→ About this task: Go through the records underneath and count the lines that include the string "Raphael". Give nothing but the number.

→ Data listing:
========

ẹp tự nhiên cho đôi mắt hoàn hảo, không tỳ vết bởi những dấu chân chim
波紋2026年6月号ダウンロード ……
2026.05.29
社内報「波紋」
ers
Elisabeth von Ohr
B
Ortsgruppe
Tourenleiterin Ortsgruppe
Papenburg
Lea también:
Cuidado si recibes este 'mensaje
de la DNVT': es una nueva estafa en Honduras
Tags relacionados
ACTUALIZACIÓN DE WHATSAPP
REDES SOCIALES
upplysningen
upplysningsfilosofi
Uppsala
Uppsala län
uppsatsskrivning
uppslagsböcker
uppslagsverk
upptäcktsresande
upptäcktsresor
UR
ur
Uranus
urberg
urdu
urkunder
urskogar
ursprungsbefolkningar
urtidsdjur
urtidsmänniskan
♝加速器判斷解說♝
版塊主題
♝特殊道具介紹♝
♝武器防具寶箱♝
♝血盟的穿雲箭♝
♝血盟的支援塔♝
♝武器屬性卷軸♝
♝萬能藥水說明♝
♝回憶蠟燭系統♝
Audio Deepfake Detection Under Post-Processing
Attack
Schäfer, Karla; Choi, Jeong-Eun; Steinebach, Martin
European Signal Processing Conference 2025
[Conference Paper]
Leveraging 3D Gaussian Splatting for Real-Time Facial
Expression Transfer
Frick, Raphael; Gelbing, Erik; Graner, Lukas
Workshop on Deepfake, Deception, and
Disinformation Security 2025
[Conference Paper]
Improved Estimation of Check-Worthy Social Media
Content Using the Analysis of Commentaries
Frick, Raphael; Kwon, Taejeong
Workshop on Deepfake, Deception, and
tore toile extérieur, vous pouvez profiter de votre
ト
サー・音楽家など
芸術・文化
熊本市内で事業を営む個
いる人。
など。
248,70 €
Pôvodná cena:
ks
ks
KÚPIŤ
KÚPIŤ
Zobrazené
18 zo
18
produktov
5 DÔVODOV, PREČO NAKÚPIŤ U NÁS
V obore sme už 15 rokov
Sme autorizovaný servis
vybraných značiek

========

→ Answer to the exercise: 2